━━━ Record excerpts

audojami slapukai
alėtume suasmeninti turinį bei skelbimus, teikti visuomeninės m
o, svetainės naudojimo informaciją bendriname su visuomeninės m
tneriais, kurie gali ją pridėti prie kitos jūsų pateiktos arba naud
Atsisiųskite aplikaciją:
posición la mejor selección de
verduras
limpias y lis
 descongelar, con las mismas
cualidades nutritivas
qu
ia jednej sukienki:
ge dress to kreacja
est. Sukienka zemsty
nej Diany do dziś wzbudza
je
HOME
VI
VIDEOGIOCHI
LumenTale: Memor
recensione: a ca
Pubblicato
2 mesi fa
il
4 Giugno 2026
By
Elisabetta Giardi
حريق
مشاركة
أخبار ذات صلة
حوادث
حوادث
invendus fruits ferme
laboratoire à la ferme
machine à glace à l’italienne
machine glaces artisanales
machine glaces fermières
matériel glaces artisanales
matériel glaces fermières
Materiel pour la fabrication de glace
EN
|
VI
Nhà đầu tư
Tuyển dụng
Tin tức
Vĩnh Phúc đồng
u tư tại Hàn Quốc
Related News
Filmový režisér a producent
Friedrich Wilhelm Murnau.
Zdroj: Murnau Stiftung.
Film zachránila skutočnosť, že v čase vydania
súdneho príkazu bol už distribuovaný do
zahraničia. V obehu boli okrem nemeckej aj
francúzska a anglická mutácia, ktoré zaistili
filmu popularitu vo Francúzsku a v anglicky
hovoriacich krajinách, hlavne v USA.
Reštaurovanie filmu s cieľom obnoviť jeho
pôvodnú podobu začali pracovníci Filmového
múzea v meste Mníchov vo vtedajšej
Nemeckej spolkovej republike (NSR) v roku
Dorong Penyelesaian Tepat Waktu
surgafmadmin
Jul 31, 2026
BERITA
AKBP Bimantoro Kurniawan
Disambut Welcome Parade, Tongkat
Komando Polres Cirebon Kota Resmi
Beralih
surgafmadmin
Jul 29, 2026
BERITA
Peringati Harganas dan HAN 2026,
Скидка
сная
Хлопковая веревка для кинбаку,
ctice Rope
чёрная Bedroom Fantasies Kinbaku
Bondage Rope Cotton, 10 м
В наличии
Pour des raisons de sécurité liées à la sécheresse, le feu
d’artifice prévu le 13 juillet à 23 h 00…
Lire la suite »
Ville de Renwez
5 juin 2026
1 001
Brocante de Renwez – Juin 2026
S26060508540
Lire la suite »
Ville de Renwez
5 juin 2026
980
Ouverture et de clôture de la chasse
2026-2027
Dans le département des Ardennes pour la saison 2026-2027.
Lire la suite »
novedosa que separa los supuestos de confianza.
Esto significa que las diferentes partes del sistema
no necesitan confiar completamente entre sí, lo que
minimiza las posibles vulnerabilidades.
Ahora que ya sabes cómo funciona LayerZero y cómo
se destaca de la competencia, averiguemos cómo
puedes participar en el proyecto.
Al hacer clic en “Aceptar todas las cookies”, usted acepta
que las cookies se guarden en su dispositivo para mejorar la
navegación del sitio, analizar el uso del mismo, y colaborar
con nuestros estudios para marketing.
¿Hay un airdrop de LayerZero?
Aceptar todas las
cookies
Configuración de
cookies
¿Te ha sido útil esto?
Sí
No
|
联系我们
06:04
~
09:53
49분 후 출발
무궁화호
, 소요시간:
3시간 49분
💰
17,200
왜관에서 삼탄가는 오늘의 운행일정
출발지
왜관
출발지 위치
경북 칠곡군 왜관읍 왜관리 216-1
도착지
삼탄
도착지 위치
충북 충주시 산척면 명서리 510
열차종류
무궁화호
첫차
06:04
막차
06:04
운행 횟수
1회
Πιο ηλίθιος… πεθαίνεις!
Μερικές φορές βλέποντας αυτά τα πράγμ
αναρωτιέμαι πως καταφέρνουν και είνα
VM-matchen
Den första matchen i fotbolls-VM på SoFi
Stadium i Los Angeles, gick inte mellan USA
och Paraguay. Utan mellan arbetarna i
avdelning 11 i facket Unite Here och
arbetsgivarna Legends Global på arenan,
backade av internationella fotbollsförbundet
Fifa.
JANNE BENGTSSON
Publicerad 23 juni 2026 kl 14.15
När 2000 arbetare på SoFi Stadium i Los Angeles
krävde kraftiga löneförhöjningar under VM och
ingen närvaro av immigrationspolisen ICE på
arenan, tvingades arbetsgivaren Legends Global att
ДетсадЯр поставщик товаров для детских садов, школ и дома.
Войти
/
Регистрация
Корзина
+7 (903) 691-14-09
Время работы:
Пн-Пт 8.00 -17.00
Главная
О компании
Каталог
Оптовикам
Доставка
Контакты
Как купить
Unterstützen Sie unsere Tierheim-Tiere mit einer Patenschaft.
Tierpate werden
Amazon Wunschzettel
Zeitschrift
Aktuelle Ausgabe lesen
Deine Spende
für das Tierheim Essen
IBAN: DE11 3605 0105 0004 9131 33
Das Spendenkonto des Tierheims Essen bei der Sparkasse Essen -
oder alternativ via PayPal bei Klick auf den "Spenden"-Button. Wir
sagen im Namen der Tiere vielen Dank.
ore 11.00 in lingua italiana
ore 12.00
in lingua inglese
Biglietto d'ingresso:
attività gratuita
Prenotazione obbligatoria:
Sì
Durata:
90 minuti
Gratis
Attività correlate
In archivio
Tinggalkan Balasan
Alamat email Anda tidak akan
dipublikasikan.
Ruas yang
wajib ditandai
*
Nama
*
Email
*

━━━━━━

:: Prompt ::
Your task is to reproduce all of the records exactly.

:: Your response ::
audojami slapukai
alėtume suasmeninti turinį bei skelbimus, teikti visuomeninės m
o, svetainės naudojimo informaciją bendriname su visuomeninės m
tneriais, kurie gali ją pridėti prie kitos jūsų pateiktos arba naud
Atsisiųskite aplikaciją:
posición la mejor selección de
verduras
limpias y lis
 descongelar, con las mismas
cualidades nutritivas
qu
ia jednej sukienki:
ge dress to kreacja
est. Sukienka zemsty
nej Diany do dziś wzbudza
je
HOME
VI
VIDEOGIOCHI
LumenTale: Memor
recensione: a ca
Pubblicato
2 mesi fa
il
4 Giugno 2026
By
Elisabetta Giardi
حريق
مشاركة
أخبار ذات صلة
حوادث
حوادث
invendus fruits ferme
laboratoire à la ferme
machine à glace à l’italienne
machine glaces artisanales
machine glaces fermières
matériel glaces artisanales
matériel glaces fermières
Materiel pour la fabrication de glace
EN
|
VI
Nhà đầu tư
Tuyển dụng
Tin tức
Vĩnh Phúc đồng
u tư tại Hàn Quốc
Related News
Filmový režisér a producent
Friedrich Wilhelm Murnau.
Zdroj: Murnau Stiftung.
Film zachránila skutočnosť, že v čase vydania
súdneho príkazu bol už distribuovaný do
zahraničia. V obehu boli okrem nemeckej aj
francúzska a anglická mutácia, ktoré zaistili
filmu popularitu vo Francúzsku a v anglicky
hovoriacich krajinách, hlavne v USA.
Reštaurovanie filmu s cieľom obnoviť jeho
pôvodnú podobu začali pracovníci Filmového
múzea v meste Mníchov vo vtedajšej
Nemeckej spolkovej republike (NSR) v roku
Dorong Penyelesaian Tepat Waktu
surgafmadmin
Jul 31, 2026
BERITA
AKBP Bimantoro Kurniawan
Disambut Welcome Parade, Tongkat
Komando Polres Cirebon Kota Resmi
Beralih
surgafmadmin
Jul 29, 2026
BERITA
Peringati Harganas dan HAN 2026,
Скидка
сная
Хлопковая веревка для кинбаку,
ctice Rope
чёрная Bedroom Fantasies Kinbaku
Bondage Rope Cotton, 10 м
В наличии
Pour des raisons de sécurité liées à la sécheresse, le feu
d’artifice prévu le 13 juillet à 23 h 00…
Lire la suite »
Ville de Renwez
5 juin 2026
1 001
Brocante de Renwez – Juin 2026
S26060508540
Lire la suite »
Ville de Renwez
5 juin 2026
980
Ouverture et de clôture de la chasse
2026-2027
Dans le département des Ardennes pour la saison 2026-2027.
Lire la suite »
novedosa que separa los supuestos de confianza.
Esto significa que las diferentes partes del sistema
no necesitan confiar completamente entre sí, lo que
minimiza las posibles vulnerabilidades.
Ahora que ya sabes cómo funciona LayerZero y cómo
se destaca de la competencia, averiguemos cómo
puedes participar en el proyecto.
Al hacer clic en “Aceptar todas las cookies”, usted acepta
que las cookies se guarden en su dispositivo para mejorar la
navegación del sitio, analizar el uso del mismo, y colaborar
con nuestros estudios para marketing.
¿Hay un airdrop de LayerZero?
Aceptar todas las
cookies
Configuración de
cookies
¿Te ha sido útil esto?
Sí
No
|
联系我们
06:04
~
09:53
49분 후 출발
무궁화호
, 소요시간:
3시간 49분
💰
17,200
왜관에서 삼탄가는 오늘의 운행일정
출발지
왜관
출발지 위치
경북 칠곡군 왜관읍 왜관리 216-1
도착지
삼탄
도착지 위치
충북 충주시 산척면 명서리 510
열차종류
무궁화호
첫차
06:04
막차
06:04
운행 횟수
1회
Πιο ηλίθιος… πεθαίνεις!
Μερικές φορές βλέποντας αυτά τα πράγμ
αναρωτιέμαι πως καταφέρνουν και είνα
VM-matchen
Den första matchen i fotbolls-VM på SoFi
Stadium i Los Angeles, gick inte mellan USA
och Paraguay. Utan mellan arbetarna i
avdelning 11 i facket Unite Here och
arbetsgivarna Legends Global på arenan,
backade av internationella fotbollsförbundet
Fifa.
JANNE BENGTSSON
Publicerad 23 juni 2026 kl 14.15
När 2000 arbetare på SoFi Stadium i Los Angeles
krävde kraftiga löneförhöjningar under VM och
ingen närvaro av immigrationspolisen ICE på
arenan, tvingades arbetsgivaren Legends Global att
ДетсадЯр поставщик товаров для детских садов, школ и дома.
Войти
/
Регистрация
Корзина
+7 (903) 691-14-09
Время работы:
Пн-Пт 8.00 -17.00
Главная
О компании
Каталог
Оптовикам
Доставка
Контакты
Как купить
Unterstützen Sie unsere Tierheim-Tiere mit einer Patenschaft.
Tierpate werden
Amazon Wunschzettel
Zeitschrift
Aktuelle Ausgabe lesen
Deine Spende
für das Tierheim Essen
IBAN: DE11 3605 0105 0004 9131 33
Das Spendenkonto des Tierheims Essen bei der Sparkasse Essen -
oder alternativ via PayPal bei Klick auf den "Spenden"-Button. Wir
sagen im Namen der Tiere vielen Dank.
ore 11.00 in lingua italiana
ore 12.00
in lingua inglese
Biglietto d'ingresso:
attività gratuita
Prenotazione obbligatoria:
Sì
Durata:
90 minuti
Gratis
Attività correlate
In archivio
Tinggalkan Balasan
Alamat email Anda tidak akan
dipublikasikan.
Ruas yang
wajib ditandai
*
Nama
*
Email
*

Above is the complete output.